Textos como os de Is 48.16; 63.10; Ag 2.5 e Zc 4.6, apresentam-nos o Espírito Santo como claramente distinto de Deus Pai e, já na Antiga Dispensação, preparam a concepção trinitária da Divindade Única, elaborada e definida na era cristã.
b) A ação do Espírito, Espírito de Deus ou Espírito Santo - como é chamado nas Escrituras - se fez sentir, na Antiga Dispensação, naquelas atividades que se relacionavam com a revelação de Deus ao povo de Israel.
É assim que vemos o Espírito do Senhor capacitando Josué (Nm 27.18), dotando de poder os juízes de Israel (Jz 3.10; 6.34; 11.29), dando sabedoria aos artífices (Êx 31.2-4 e 35.31), ungindo Davi (1 Sm 16.13), e ensinando o Seu povo (Ne 9.20).
O Espírito de Deus exerceu estas e outras funções, dentro da economia divina - ou seja, segundo a maneira como as Pessoas da Trindade distribuem funções entre Si - para tornar concreta a revelação que Deus, progressivamente, ia fazendo ao Seu povo.
c) A ação mais expressiva e de maior importância, entretanto, que o Espírito de Deus exerceu na Antiga Dispensação, está ligada às atividades dos profetas de Israel.
Parece que a palavra hebraica ro'eh (= vidente) designava, primitivamente, o profeta em Israel. Mais tarde, no entanto, o profeta foi chamado nabhi (= aquele que fala em nome de Deus, ou fala a mandado de Deus).
No sentido bíblico, o profeta não é só aquele que, na sua mensagem, prevê o futuro; porém, é especialmente aquele que, aqui e agora, tomado pelo Espírito de Deus, fala em nome de Deus, transmitindo a mensagem de Deus para o povo, na situação presente.
O profeta não falava de si mesmo. Veja-se, para exemplo, o texto de 1 Rs 22.14. Em geral, os profetas começavam a sua mensagem indicando a fonte da sua autoridade: "E veio a mim a palavra do Senhor, dizendo".

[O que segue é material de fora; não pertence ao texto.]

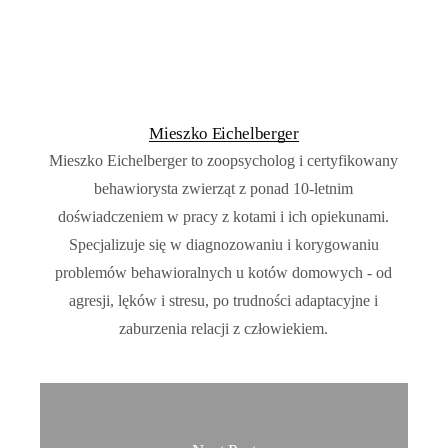
Mieszko Eichelberger
Mieszko Eichelberger to zoopsycholog i certyfikowany
behawiorysta zwierząt z ponad 10-letnim
doświadczeniem w pracy z kotami i ich opiekunami.
Specjalizuje się w diagnozowaniu i korygowaniu
problemów behawioralnych u kotów domowych - od
agresji, lęków i stresu, po trudności adaptacyjne i
zaburzenia relacji z człowiekiem.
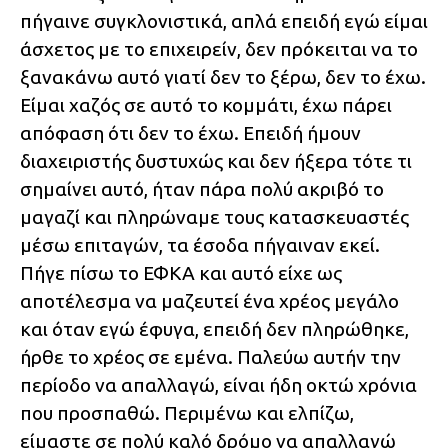
πήγαινε συγκλονιστικά, απλά επειδή εγώ είμαι
άσχετος με το επιχειρείν, δεν πρόκειται να το
ξανακάνω αυτό γιατί δεν το ξέρω, δεν το έχω.
Είμαι χαζός σε αυτό το κομμάτι, έχω πάρει
απόφαση ότι δεν το έχω. Επειδή ήμουν
διαχειριστής δυστυχώς και δεν ήξερα τότε τι
σημαίνει αυτό, ήταν πάρα πολύ ακριβό το
μαγαζί και πληρώναμε τους κατασκευαστές
μέσω επιταγών, τα έσοδα πήγαιναν εκεί.
Πήγε πίσω το ΕΦΚΑ και αυτό είχε ως
αποτέλεσμα να μαζευτεί ένα χρέος μεγάλο
και όταν εγώ έφυγα, επειδή δεν πληρώθηκε,
ήρθε το χρέος σε εμένα. Παλεύω αυτήν την
περίοδο να απαλλαγώ, είναι ήδη οκτώ χρόνια
που προσπαθώ. Περιμένω και ελπίζω,
είμαστε σε πολύ καλό δρόμο να απαλλαγώ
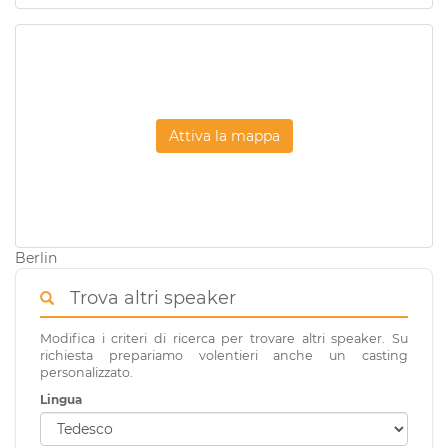
Attiva la mappa
Berlin
Trova altri speaker
Modifica i criteri di ricerca per trovare altri speaker. Su
richiesta prepariamo volentieri anche un casting
personalizzato.
Lingua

O Espírito de Deus é quem agia nos profetas, inspirando-lhes a mensagem, fortalecendo-lhes o coração e encorajando-os. Vejam-se as seguintes passagens de Ezequiel: 2.2; 8.3; 11.1,24 e 13.3 (passagem esta em que Deus condena os falsos profetas).
2 - O ESPÍRITO SANTO NA ERA APOSTÓLICA
a) O texto central e os textos básicos da lição de hoje nos falam das atividades do Espírito Santo na era apostólica, em contexto histórico bem diferente e, ao mesmo tempo, bem mais definido.

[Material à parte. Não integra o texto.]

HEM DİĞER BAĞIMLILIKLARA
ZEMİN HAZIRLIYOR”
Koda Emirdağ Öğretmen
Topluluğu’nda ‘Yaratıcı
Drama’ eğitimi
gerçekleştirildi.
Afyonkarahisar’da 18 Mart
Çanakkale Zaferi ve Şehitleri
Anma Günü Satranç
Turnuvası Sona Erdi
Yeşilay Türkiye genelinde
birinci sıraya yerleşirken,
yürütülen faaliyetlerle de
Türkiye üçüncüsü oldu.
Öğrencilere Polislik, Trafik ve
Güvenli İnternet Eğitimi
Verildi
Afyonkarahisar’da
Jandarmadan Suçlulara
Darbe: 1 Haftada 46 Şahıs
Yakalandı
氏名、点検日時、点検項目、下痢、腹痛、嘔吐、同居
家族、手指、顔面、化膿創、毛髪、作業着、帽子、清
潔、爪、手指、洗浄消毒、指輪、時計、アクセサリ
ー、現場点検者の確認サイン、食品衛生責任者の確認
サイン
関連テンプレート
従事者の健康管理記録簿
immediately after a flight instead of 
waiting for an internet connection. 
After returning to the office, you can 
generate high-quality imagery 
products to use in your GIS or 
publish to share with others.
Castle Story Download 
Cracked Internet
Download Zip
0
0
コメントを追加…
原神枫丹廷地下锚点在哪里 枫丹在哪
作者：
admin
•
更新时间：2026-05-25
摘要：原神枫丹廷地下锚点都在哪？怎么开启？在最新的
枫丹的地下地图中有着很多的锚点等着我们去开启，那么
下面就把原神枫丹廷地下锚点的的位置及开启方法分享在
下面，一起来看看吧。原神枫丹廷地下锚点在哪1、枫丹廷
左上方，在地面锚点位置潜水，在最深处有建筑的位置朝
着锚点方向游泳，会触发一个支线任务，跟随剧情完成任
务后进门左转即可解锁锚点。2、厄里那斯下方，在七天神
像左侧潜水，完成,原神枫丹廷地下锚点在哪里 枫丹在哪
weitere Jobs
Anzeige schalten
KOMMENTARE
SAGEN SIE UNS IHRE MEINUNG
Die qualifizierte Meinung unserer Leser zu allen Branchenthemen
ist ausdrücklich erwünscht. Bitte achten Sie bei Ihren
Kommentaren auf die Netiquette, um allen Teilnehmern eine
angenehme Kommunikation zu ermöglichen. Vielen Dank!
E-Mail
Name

Escrevendo provavelmente no século VIII A.C., Joel faz a profecia que figura no texto básico da nossa lição, dizendo que o Senhor, depois - isto é, cumprida a promessa que fez nos vs. 23-27 - derramará do Seu Espírito sobre toda a carne.

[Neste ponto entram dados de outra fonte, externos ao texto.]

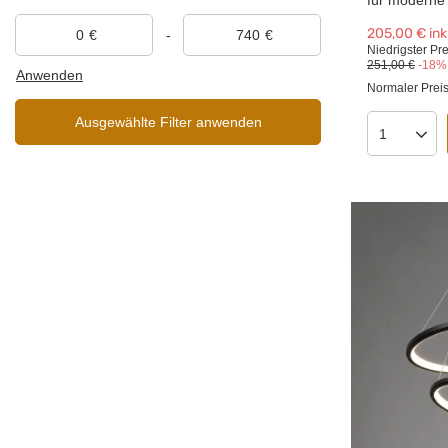
für moderne
205,00 €
ink
€
-
€
Niedrigster Pre
251,00 €
-18%
Anwenden
Normaler Prei
Ausgewählte Filter anwenden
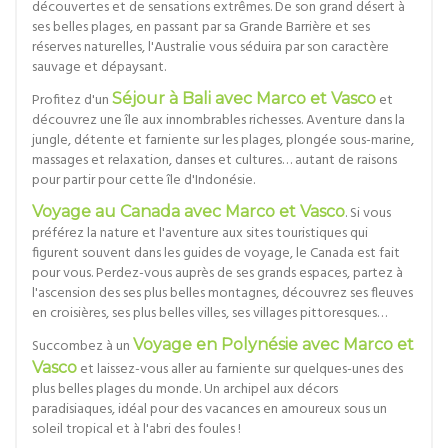
découvertes et de sensations extrêmes. De son grand désert à
ses belles plages, en passant par sa Grande Barrière et ses
réserves naturelles, l'Australie vous séduira par son caractère
sauvage et dépaysant.
Profitez d'un
Séjour à Bali avec Marco et Vasco
et
découvrez une île aux innombrables richesses. Aventure dans la
jungle, détente et farniente sur les plages, plongée sous-marine,
massages et relaxation, danses et cultures… autant de raisons
pour partir pour cette île d'Indonésie.
Voyage au Canada avec Marco et Vasco
. Si vous
préférez la nature et l'aventure aux sites touristiques qui
figurent souvent dans les guides de voyage, le Canada est fait
pour vous. Perdez-vous auprès de ses grands espaces, partez à
l'ascension des ses plus belles montagnes, découvrez ses fleuves
en croisières, ses plus belles villes, ses villages pittoresques…
Succombez à un
Voyage en Polynésie avec Marco et
Vasco
et laissez-vous aller au farniente sur quelques-unes des
plus belles plages du monde. Un archipel aux décors
paradisiaques, idéal pour des vacances en amoureux sous un
soleil tropical et à l'abri des foules !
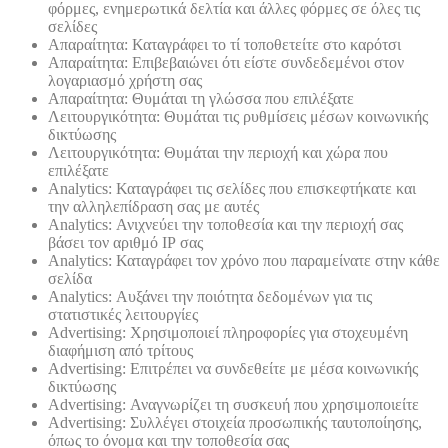
φόρμες, ενημερωτικά δελτία και άλλες φόρμες σε όλες τις
σελίδες
Απαραίτητα: Καταγράφει το τί τοποθετείτε στο καρότσι
Απαραίτητα: Επιβεβαιώνει ότι είστε συνδεδεμένοι στον
λογαριασμό χρήστη σας
Απαραίτητα: Θυμάται τη γλώσσα που επιλέξατε
Λειτουργικότητα: Θυμάται τις ρυθμίσεις μέσων κοινωνικής
δικτύωσης
Λειτουργικότητα: Θυμάται την περιοχή και χώρα που
επιλέξατε
Analytics: Καταγράφει τις σελίδες που επισκεφτήκατε και
την αλληλεπίδραση σας με αυτές
Analytics: Ανιχνεύει την τοποθεσία και την περιοχή σας
βάσει τον αριθμό ΙΡ σας
Analytics: Καταγράφει τον χρόνο που παραμείνατε στην κάθε
σελίδα
Analytics: Αυξάνει την ποιότητα δεδομένων για τις
στατιστικές λειτουργίες
Advertising: Χρησιμοποιεί πληροφορίες για στοχευμένη
διαφήμιση από τρίτους
Advertising: Επιτρέπει να συνδεθείτε με μέσα κοινωνικής
δικτύωσης
Advertising: Αναγνωρίζει τη συσκευή που χρησιμοποιείτε
Advertising: Συλλέγει στοιχεία προσωπικής ταυτοποίησης,
όπως το όνομα και την τοποθεσία σας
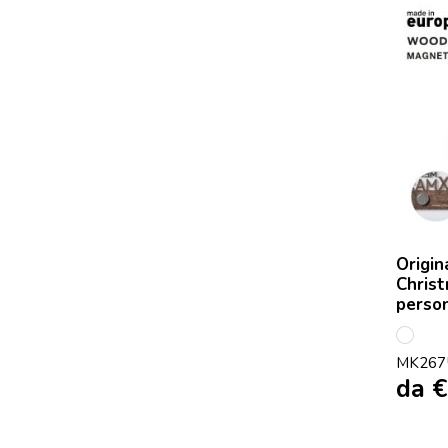
Origin
Christ
person
S/C
MK267
da
€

O verbo derramar, que aparece no texto, sugere manifestação abundante do Espírito, abundância como a da água que cai em forma de chuva. Além disso, sugere que a manifestação vem de cima, vem de Deus.
Os sonhos e as visões mencionados no texto são manifestações secundárias e corroborativas das profecias. Estas não seriam previsões do futuro, propriamente, porém seriam a revelação mais plena do poder e da graça de Deus.
b) Nos textos do Evangelho de João, indicados, como textos básicos desta lição, Jesus está falando do outro Paráclito que haveria de vir, quando Ele Jesus, fosse para junto do Pai.
Na ocasião em que Cristo está falando, parece que as profecias de Joel estão prestes a cumprir-se. Jesus, o primeiro Paráclito, ia deixar os Seus Apóstolos, porém, não ia permitir que eles ficassem sem outro Paráclito: "Eu rogarei ao Pai", disse-lhes Jesus, "e ele vos dará outro Consolador, a fim de que esteja convosco para sempre".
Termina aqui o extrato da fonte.